== DATA EXTRACT ==

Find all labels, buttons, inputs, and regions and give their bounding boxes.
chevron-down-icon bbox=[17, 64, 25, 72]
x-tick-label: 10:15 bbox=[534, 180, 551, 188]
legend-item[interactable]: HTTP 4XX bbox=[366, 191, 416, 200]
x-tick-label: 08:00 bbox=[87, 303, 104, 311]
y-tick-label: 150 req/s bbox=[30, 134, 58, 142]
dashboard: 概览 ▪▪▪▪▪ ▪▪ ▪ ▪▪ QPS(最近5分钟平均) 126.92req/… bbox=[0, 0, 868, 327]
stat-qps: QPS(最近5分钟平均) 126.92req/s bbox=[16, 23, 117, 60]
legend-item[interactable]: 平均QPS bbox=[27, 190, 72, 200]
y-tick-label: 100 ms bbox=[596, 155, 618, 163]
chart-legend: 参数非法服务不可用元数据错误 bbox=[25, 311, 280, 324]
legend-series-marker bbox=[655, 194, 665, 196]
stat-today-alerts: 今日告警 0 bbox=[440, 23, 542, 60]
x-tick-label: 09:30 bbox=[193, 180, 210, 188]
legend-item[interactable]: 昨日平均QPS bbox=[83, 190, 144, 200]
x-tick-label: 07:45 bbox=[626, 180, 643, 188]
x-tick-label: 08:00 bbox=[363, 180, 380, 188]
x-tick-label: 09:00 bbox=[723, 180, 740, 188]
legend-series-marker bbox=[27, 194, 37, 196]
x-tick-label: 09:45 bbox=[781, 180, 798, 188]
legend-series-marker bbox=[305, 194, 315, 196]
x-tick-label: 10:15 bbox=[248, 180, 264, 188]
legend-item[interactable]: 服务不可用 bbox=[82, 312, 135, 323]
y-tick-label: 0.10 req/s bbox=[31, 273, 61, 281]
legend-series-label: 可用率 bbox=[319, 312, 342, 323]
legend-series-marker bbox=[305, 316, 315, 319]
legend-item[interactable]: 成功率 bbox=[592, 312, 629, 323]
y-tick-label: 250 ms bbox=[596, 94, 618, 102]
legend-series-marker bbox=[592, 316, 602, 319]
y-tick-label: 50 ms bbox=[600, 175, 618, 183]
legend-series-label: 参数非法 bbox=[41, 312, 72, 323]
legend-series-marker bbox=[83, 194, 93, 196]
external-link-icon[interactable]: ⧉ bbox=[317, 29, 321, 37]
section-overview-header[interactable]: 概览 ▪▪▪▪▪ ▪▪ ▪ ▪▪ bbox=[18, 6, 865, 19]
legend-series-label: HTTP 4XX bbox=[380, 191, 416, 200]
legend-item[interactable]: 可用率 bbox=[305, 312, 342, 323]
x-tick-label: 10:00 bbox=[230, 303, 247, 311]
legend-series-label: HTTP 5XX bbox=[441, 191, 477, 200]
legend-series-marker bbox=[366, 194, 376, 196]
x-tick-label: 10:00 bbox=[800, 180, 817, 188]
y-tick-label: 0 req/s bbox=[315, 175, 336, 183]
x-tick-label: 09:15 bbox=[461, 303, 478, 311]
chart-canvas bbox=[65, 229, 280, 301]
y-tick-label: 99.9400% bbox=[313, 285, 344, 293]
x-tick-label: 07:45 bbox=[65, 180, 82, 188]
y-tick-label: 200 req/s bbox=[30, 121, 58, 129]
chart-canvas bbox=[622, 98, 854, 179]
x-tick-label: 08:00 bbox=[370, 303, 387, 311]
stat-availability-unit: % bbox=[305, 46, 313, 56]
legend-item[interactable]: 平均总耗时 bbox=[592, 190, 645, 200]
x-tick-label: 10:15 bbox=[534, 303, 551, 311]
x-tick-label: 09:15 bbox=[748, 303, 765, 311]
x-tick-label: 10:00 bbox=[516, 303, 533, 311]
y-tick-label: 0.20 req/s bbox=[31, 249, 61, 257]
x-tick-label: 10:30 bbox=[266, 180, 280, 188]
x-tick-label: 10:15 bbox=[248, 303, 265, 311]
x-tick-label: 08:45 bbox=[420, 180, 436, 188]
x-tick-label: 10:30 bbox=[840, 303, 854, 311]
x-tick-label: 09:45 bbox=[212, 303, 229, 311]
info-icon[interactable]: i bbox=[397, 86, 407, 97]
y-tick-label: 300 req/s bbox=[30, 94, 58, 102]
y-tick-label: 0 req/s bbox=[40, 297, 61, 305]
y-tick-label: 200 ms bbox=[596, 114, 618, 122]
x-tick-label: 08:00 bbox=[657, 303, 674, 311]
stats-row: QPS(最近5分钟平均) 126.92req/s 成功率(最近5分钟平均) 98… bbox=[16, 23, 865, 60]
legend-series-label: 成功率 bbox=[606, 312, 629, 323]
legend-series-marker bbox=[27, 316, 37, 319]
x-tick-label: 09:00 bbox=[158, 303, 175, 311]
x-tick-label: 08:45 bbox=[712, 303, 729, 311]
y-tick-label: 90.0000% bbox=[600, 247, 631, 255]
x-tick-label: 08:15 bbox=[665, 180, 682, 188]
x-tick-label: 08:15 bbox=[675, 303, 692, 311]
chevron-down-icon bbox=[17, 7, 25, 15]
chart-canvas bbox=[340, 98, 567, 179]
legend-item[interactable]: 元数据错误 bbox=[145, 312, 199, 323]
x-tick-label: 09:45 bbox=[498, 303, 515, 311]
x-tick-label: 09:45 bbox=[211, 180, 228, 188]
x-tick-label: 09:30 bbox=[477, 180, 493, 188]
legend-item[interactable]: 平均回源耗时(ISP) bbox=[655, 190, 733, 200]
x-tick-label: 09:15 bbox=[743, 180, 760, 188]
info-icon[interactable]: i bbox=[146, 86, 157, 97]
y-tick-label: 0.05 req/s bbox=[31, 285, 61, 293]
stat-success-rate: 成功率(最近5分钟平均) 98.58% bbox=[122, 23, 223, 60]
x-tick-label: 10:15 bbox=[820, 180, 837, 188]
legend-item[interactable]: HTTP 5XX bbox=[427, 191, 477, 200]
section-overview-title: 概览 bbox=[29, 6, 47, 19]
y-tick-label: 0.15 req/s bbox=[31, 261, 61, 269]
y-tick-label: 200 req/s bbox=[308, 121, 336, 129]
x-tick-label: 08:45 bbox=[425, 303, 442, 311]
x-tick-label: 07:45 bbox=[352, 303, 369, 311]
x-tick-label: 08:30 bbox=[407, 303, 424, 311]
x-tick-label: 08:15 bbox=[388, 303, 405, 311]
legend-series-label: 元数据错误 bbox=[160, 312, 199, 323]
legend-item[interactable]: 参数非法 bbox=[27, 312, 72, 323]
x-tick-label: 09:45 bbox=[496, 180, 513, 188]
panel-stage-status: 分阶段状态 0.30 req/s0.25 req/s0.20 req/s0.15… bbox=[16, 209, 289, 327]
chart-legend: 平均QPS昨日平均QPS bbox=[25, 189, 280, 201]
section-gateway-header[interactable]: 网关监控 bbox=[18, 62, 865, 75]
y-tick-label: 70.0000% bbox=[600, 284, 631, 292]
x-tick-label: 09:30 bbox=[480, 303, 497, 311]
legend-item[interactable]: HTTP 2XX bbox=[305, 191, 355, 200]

===
== DATA EXTRACT ==

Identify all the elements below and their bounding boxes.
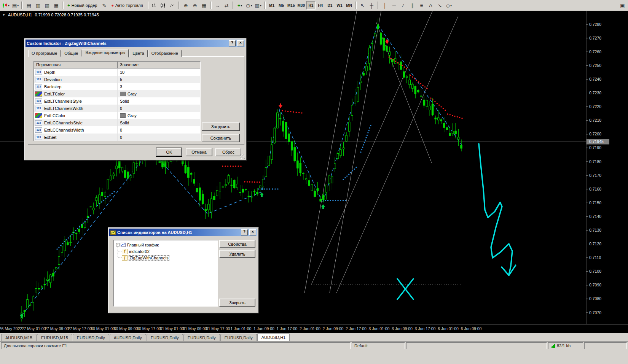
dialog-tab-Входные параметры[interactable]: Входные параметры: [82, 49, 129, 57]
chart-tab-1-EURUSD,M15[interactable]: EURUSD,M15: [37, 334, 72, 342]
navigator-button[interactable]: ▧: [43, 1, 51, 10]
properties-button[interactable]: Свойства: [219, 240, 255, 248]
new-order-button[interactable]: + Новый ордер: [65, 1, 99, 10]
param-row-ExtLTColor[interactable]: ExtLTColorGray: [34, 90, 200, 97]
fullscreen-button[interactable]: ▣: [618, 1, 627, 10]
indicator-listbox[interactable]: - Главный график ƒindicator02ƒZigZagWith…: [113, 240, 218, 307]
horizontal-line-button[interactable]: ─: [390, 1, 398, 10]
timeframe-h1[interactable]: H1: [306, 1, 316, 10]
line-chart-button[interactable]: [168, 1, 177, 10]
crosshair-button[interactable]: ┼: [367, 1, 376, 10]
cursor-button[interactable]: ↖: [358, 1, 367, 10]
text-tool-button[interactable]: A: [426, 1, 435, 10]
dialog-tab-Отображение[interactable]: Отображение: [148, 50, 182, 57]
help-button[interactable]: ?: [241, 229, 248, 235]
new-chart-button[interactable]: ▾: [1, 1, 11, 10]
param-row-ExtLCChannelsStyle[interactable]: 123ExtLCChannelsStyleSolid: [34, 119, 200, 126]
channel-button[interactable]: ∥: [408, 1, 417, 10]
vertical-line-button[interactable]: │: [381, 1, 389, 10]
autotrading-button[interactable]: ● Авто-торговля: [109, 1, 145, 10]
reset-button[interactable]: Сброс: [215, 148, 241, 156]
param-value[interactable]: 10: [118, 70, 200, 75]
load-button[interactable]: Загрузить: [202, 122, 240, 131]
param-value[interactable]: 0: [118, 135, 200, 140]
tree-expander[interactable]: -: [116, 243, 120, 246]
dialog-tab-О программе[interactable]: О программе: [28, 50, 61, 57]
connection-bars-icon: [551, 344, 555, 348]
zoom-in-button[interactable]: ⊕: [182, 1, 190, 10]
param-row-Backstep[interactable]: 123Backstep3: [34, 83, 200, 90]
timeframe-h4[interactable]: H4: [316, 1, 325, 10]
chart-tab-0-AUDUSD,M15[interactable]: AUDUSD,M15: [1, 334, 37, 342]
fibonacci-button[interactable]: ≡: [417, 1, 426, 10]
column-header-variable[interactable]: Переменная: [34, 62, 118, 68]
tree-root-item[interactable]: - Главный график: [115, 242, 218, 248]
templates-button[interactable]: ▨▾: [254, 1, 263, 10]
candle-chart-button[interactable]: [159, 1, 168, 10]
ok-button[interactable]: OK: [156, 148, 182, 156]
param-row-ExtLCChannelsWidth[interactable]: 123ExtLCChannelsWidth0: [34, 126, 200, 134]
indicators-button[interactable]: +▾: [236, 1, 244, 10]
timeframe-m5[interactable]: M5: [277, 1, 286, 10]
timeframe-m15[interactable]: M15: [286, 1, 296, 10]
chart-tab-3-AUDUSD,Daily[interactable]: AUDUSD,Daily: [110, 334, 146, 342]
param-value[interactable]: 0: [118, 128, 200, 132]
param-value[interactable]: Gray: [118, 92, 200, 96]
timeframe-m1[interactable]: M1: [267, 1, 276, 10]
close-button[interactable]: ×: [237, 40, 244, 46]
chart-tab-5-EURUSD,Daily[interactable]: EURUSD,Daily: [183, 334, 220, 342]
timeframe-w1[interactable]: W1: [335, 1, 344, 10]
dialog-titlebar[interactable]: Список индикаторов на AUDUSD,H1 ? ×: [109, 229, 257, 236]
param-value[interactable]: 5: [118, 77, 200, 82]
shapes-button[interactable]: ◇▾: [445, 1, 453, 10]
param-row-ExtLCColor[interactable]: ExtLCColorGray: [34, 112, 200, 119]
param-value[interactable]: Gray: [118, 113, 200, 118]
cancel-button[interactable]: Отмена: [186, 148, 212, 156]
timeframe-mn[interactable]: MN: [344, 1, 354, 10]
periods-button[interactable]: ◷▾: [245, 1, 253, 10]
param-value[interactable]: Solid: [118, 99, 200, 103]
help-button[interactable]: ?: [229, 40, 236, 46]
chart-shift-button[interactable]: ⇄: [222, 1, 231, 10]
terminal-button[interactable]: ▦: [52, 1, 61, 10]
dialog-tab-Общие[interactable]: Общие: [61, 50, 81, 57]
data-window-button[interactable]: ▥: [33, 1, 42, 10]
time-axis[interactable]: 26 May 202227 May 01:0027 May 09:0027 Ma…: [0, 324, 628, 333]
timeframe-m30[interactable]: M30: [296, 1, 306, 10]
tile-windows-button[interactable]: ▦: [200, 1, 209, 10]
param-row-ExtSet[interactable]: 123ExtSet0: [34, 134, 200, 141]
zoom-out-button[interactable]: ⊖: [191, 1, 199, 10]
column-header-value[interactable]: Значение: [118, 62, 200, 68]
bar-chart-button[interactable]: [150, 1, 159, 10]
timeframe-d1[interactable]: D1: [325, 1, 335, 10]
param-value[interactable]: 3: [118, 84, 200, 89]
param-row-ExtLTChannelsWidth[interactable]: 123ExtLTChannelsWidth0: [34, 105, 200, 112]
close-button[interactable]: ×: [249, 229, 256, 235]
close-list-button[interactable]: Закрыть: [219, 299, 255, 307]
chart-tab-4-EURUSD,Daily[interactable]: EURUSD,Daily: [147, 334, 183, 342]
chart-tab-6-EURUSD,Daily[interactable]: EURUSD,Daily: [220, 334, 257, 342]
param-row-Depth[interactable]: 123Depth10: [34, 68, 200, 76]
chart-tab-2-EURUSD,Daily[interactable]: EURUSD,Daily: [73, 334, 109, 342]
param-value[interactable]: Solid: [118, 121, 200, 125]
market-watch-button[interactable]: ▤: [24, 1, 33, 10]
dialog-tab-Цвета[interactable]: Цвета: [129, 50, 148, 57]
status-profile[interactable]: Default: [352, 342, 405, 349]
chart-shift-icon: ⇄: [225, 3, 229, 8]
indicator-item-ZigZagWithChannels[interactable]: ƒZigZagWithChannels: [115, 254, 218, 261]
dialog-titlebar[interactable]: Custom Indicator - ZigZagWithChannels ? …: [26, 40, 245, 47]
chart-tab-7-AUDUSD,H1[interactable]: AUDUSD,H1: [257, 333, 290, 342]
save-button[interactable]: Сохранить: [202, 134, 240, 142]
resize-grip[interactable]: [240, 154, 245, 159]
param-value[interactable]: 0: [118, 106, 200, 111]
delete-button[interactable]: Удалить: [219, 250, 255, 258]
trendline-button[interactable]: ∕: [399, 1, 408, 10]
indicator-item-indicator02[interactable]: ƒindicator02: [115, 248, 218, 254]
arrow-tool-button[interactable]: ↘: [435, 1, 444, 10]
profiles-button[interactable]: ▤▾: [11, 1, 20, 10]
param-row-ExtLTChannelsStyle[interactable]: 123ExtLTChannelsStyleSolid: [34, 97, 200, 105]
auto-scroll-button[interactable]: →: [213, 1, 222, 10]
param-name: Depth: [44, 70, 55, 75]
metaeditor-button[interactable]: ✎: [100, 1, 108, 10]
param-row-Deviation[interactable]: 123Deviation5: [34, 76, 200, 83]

===

*TASK DIRECTIONS*:
Copy each line from the data that features the string "tool".

*ANSWER FOR THIS EXERCISE*:
text-tool-button[interactable]: A: [426, 1, 435, 10]
arrow-tool-button[interactable]: ↘: [435, 1, 444, 10]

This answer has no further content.